Abstract

p53 is a Zn²⁺-dependent tumor suppressor inactivated in >50% of human cancers. The most common mutation, R175H, inactivates p53 by reducing its affinity for the essential zinc ion, leaving the mutant protein unable to bind the metal in the low [Zn²⁺]_free environment of the cell. The exploratory cancer drug zinc metallochaperone-1 (ZMC1) was previously demonstrated to reactivate this and other Zn²⁺-binding mutants by binding Zn²⁺ and buffering it to a level such that Zn²⁺ can repopulate the defective binding site, but how it accomplishes this in the context of living cells and organisms is unclear.
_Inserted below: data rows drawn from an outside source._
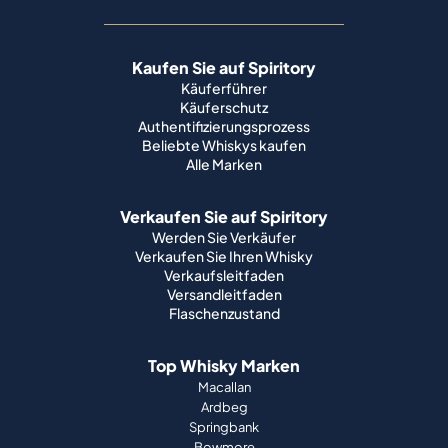
Kaufen Sie auf Spiritory
Käuferführer
Käuferschutz
Authentifizierungsprozess
Beliebte Whiskys kaufen
Alle Marken
Verkaufen Sie auf Spiritory
Werden Sie Verkäufer
Verkaufen Sie Ihren Whisky
Verkaufsleitfaden
Versandleitfaden
Flaschenzustand
Top Whisky Marken
Macallan
Ardbeg
Springbank
Bowmore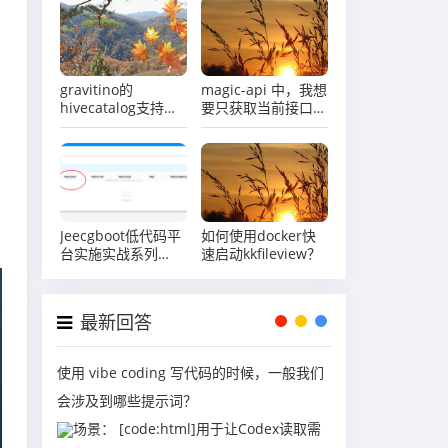
gravitino的
magic-api 中，我想
hivecatalog支持
要只获取当前接口执
hive4吗
行sql的执行结果怎
么办？
Jeecgboot低代码平
如何使用docker快
台实施实战系列
速启动kkfileview？
（四）场景实战司机
管理之表单图片上传
与展示
最新回答
使用 vibe coding 写代码的时候，一般我们
会涉及到哪些提示词？
场景： [code:html]用于让Codex读取需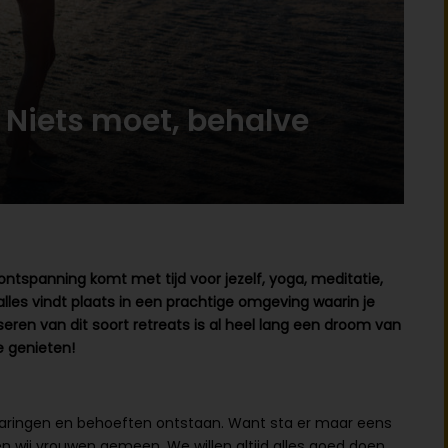
 Niets moet, behalve
 ontspanning komt met tijd voor jezelf, yoga, meditatie,
alles vindt plaats in een prachtige omgeving waarin je
eren van dit soort retreats is al heel lang een droom van
e genieten!
rvaringen en behoeften ontstaan. Want sta er maar eens
bben wij vrouwen gemeen. We willen altijd alles goed doen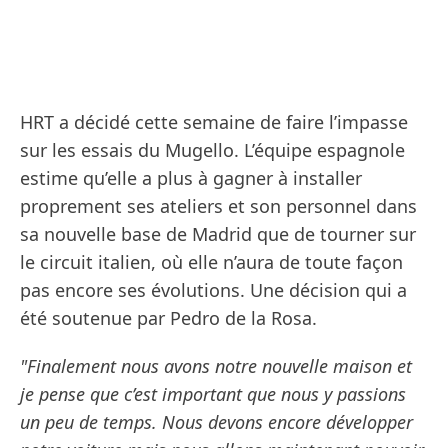
HRT a décidé cette semaine de faire l’impasse
sur les essais du Mugello. L’équipe espagnole
estime qu’elle a plus à gagner à installer
proprement ses ateliers et son personnel dans
sa nouvelle base de Madrid que de tourner sur
le circuit italien, où elle n’aura de toute façon
pas encore ses évolutions. Une décision qui a
été soutenue par Pedro de la Rosa.
"Finalement nous avons notre nouvelle maison et
je pense que c’est important que nous y passions
un peu de temps. Nous devons encore développer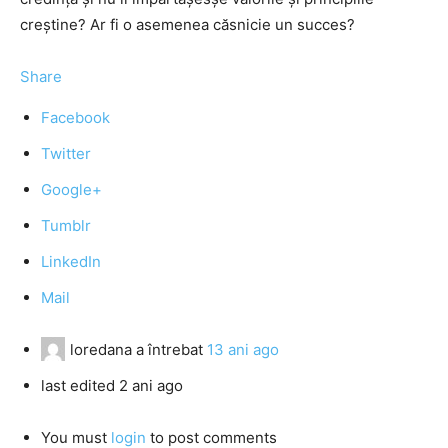
creştine? Ar fi o asemenea căsnicie un succes?
Share
Facebook
Twitter
Google+
Tumblr
LinkedIn
Mail
loredana
a întrebat
13 ani ago
last edited 2 ani ago
You must
login
to post comments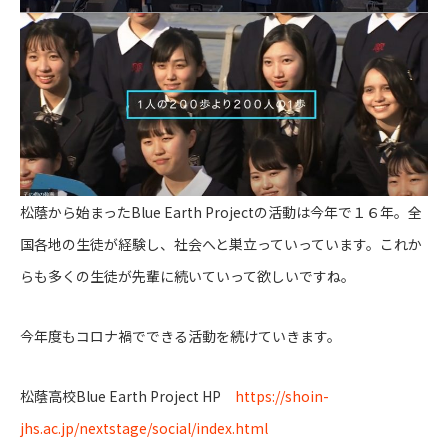
松蔭から始まったBlue Earth Projectの活動は今年で１６年。全
国各地の生徒が経験し、社会へと巣立っていっています。これか
らも多くの生徒が先輩に続いていって欲しいですね。
今年度もコロナ禍でできる活動を続けていきます。
松蔭高校Blue Earth Project HP
https://shoin-
jhs.ac.jp/nextstage/social/index.html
In this study, we demonstrated that ZMC1 increases intracellular [Zn²⁺]_free by functioning as a Zn²⁺ ionophore, binding Zn²⁺ in the extracellular environment, diffusing across the plasma membrane, and releasing it intracellularly. It raises intracellular [Zn²⁺]_free in cancer (TOV112D) and noncancer human embryonic kidney cell line 293 to 15.8 and 18.1 nM, respectively, with half-times of 2–3 minutes. These [Zn²⁺]_free levels are predicted to result in ∼90% saturation of p53-R175H, thus accounting for its observed reactivation. This mechanism is supported by the X-ray crystal structure of the [Zn(ZMC1)₂] complex, which demonstrates structural and chemical features consistent with those of known metal ionophores. These findings provide a physical mechanism linking zinc metallochaperone-1 in both in vitro and in vivo activities and define the remaining critical parameter necessary for developing synthetic metallochaperones for clinical use.